Your task:
Would you print the records below without changing anything?

Given entries:
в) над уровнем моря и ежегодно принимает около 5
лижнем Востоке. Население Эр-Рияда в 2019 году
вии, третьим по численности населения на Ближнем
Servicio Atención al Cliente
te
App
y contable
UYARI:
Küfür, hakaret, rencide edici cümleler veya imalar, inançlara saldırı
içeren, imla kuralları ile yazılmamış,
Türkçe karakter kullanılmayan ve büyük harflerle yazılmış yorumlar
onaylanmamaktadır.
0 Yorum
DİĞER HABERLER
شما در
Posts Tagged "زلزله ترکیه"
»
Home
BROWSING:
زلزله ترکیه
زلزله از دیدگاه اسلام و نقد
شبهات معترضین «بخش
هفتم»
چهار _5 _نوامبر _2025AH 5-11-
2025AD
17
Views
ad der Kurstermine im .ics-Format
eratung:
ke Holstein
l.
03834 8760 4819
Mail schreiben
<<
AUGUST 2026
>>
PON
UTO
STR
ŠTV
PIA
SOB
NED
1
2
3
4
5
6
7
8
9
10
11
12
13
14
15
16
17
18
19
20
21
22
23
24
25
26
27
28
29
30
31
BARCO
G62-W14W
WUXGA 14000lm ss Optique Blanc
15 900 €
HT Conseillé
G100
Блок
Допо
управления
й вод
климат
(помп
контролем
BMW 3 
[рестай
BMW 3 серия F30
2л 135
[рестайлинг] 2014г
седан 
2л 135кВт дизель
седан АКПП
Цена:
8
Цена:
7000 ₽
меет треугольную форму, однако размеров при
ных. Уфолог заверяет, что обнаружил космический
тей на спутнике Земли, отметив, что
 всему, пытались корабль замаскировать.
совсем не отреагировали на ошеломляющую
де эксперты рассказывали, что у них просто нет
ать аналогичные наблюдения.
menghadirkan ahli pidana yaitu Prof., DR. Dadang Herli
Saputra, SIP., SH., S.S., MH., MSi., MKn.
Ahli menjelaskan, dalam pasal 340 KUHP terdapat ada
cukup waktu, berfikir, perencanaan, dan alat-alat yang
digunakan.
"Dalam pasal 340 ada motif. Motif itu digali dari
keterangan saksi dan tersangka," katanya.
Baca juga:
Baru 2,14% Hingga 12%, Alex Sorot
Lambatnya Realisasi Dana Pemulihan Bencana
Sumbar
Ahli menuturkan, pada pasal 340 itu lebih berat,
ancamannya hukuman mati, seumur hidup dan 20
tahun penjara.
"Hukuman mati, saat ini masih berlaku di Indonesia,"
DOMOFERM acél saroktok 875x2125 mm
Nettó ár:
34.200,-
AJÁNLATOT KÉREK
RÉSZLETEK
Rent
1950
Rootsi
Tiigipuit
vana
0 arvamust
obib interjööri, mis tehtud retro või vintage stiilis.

Solution for this task:
в) над уровнем моря и ежегодно принимает около 5
лижнем Востоке. Население Эр-Рияда в 2019 году
вии, третьим по численности населения на Ближнем
Servicio Atención al Cliente
te
App
y contable
UYARI:
Küfür, hakaret, rencide edici cümleler veya imalar, inançlara saldırı
içeren, imla kuralları ile yazılmamış,
Türkçe karakter kullanılmayan ve büyük harflerle yazılmış yorumlar
onaylanmamaktadır.
0 Yorum
DİĞER HABERLER
شما در
Posts Tagged "زلزله ترکیه"
»
Home
BROWSING:
زلزله ترکیه
زلزله از دیدگاه اسلام و نقد
شبهات معترضین «بخش
هفتم»
چهار _5 _نوامبر _2025AH 5-11-
2025AD
17
Views
ad der Kurstermine im .ics-Format
eratung:
ke Holstein
l.
03834 8760 4819
Mail schreiben
<<
AUGUST 2026
>>
PON
UTO
STR
ŠTV
PIA
SOB
NED
1
2
3
4
5
6
7
8
9
10
11
12
13
14
15
16
17
18
19
20
21
22
23
24
25
26
27
28
29
30
31
BARCO
G62-W14W
WUXGA 14000lm ss Optique Blanc
15 900 €
HT Conseillé
G100
Блок
Допо
управления
й вод
климат
(помп
контролем
BMW 3 
[рестай
BMW 3 серия F30
2л 135
[рестайлинг] 2014г
седан 
2л 135кВт дизель
седан АКПП
Цена:
8
Цена:
7000 ₽
меет треугольную форму, однако размеров при
ных. Уфолог заверяет, что обнаружил космический
тей на спутнике Земли, отметив, что
 всему, пытались корабль замаскировать.
совсем не отреагировали на ошеломляющую
де эксперты рассказывали, что у них просто нет
ать аналогичные наблюдения.
menghadirkan ahli pidana yaitu Prof., DR. Dadang Herli
Saputra, SIP., SH., S.S., MH., MSi., MKn.
Ahli menjelaskan, dalam pasal 340 KUHP terdapat ada
cukup waktu, berfikir, perencanaan, dan alat-alat yang
digunakan.
"Dalam pasal 340 ada motif. Motif itu digali dari
keterangan saksi dan tersangka," katanya.
Baca juga:
Baru 2,14% Hingga 12%, Alex Sorot
Lambatnya Realisasi Dana Pemulihan Bencana
Sumbar
Ahli menuturkan, pada pasal 340 itu lebih berat,
ancamannya hukuman mati, seumur hidup dan 20
tahun penjara.
"Hukuman mati, saat ini masih berlaku di Indonesia,"
DOMOFERM acél saroktok 875x2125 mm
Nettó ár:
34.200,-
AJÁNLATOT KÉREK
RÉSZLETEK
Rent
1950
Rootsi
Tiigipuit
vana
0 arvamust
obib interjööri, mis tehtud retro või vintage stiilis.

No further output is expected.